== EXTRACTED ENTRIES
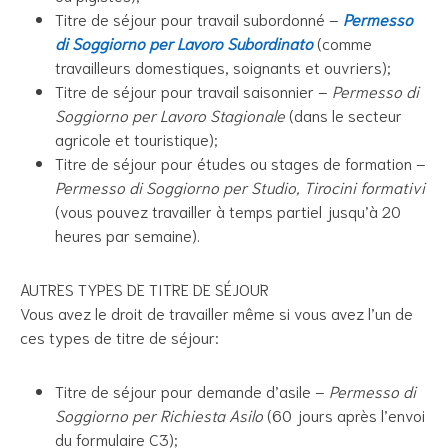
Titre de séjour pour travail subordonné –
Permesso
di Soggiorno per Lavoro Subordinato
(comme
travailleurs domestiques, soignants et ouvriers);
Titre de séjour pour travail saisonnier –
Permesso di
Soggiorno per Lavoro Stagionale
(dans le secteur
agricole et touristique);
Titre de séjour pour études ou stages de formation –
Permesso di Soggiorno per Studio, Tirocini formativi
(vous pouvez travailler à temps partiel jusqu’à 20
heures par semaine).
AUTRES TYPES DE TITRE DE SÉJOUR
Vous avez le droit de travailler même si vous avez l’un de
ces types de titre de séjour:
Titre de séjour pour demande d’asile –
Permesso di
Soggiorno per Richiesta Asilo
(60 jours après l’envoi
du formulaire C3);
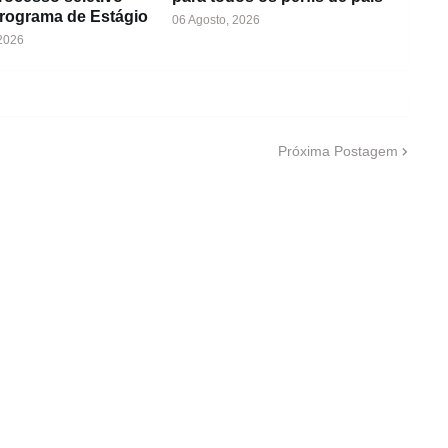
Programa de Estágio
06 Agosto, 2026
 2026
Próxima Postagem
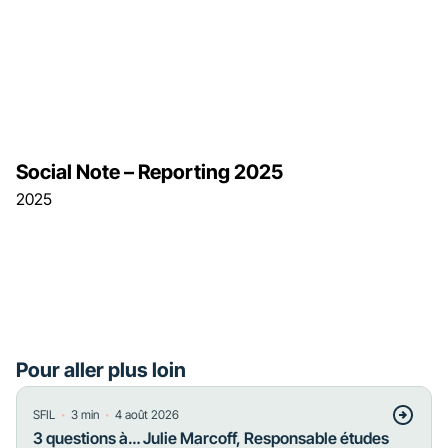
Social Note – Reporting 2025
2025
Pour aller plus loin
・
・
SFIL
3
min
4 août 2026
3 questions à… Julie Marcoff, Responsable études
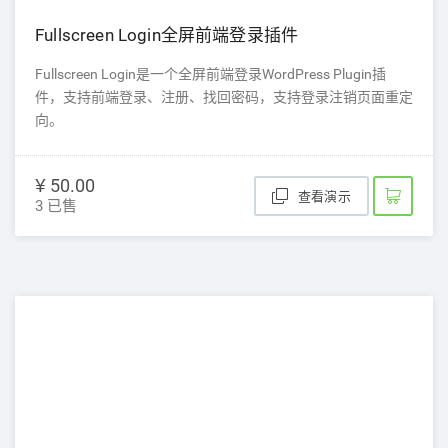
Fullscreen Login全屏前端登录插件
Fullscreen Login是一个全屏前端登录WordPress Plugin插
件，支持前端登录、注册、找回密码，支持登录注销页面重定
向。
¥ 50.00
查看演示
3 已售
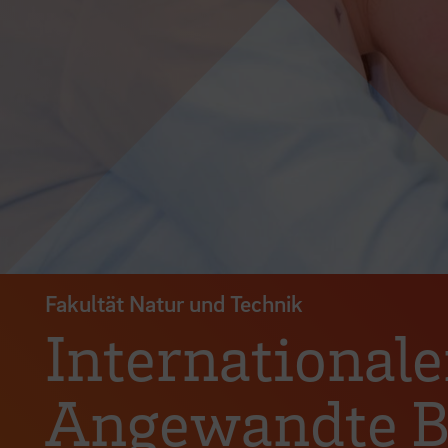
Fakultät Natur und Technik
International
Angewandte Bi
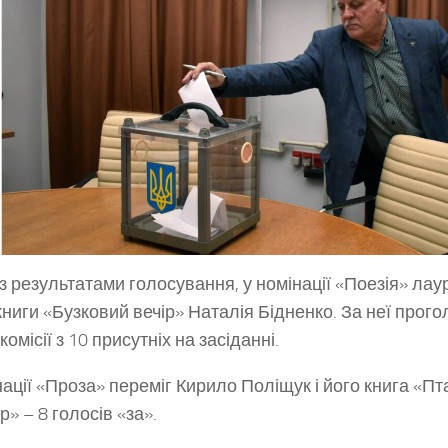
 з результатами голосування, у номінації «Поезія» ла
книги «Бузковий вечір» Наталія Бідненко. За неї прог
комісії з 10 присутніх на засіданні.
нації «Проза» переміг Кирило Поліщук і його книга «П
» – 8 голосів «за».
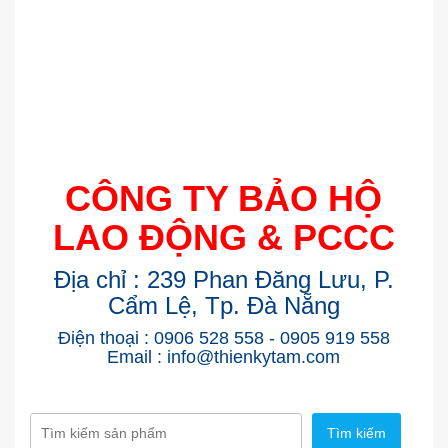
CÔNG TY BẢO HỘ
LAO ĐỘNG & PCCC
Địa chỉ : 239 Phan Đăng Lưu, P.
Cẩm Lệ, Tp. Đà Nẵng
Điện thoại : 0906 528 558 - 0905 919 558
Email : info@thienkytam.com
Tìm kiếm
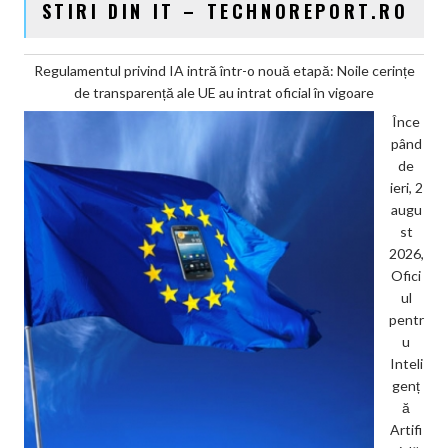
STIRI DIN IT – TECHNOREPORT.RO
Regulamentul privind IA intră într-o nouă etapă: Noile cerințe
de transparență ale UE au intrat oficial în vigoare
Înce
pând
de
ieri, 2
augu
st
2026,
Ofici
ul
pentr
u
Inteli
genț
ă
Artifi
====
Except for the pictures, give the data again word for word.

Titre de séjour pour travail subordonné –
Permesso
di Soggiorno per Lavoro Subordinato
(comme
travailleurs domestiques, soignants et ouvriers);
Titre de séjour pour travail saisonnier –
Permesso di
Soggiorno per Lavoro Stagionale
(dans le secteur
agricole et touristique);
Titre de séjour pour études ou stages de formation –
Permesso di Soggiorno per Studio, Tirocini formativi
(vous pouvez travailler à temps partiel jusqu’à 20
heures par semaine).
AUTRES TYPES DE TITRE DE SÉJOUR
Vous avez le droit de travailler même si vous avez l’un de
ces types de titre de séjour:
Titre de séjour pour demande d’asile –
Permesso di
Soggiorno per Richiesta Asilo
(60 jours après l’envoi
du formulaire C3);
Programa de Estágio
06 Agosto, 2026
 2026
Próxima Postagem
Social Note – Reporting 2025
2025
Pour aller plus loin
・
・
SFIL
3
min
4 août 2026
3 questions à… Julie Marcoff, Responsable études
Fullscreen Login全屏前端登录插件
Fullscreen Login是一个全屏前端登录WordPress Plugin插
件，支持前端登录、注册、找回密码，支持登录注销页面重定
向。
¥ 50.00
查看演示
3 已售
Fakultät Natur und Technik
International
Angewandte Bi
 з результатами голосування, у номінації «Поезія» ла
книги «Бузковий вечір» Наталія Бідненко. За неї прог
комісії з 10 присутніх на засіданні.
нації «Проза» переміг Кирило Поліщук і його книга «П
» – 8 голосів «за».
CÔNG TY BẢO HỘ
LAO ĐỘNG & PCCC
Địa chỉ : 239 Phan Đăng Lưu, P.
Cẩm Lệ, Tp. Đà Nẵng
Điện thoại : 0906 528 558 - 0905 919 558
Email : info@thienkytam.com
Tìm kiếm
STIRI DIN IT – TECHNOREPORT.RO
Regulamentul privind IA intră într-o nouă etapă: Noile cerințe
de transparență ale UE au intrat oficial în vigoare
Înce
pând
de
ieri, 2
augu
st
2026,
Ofici
ul
pentr
u
Inteli
genț
ă
Artifi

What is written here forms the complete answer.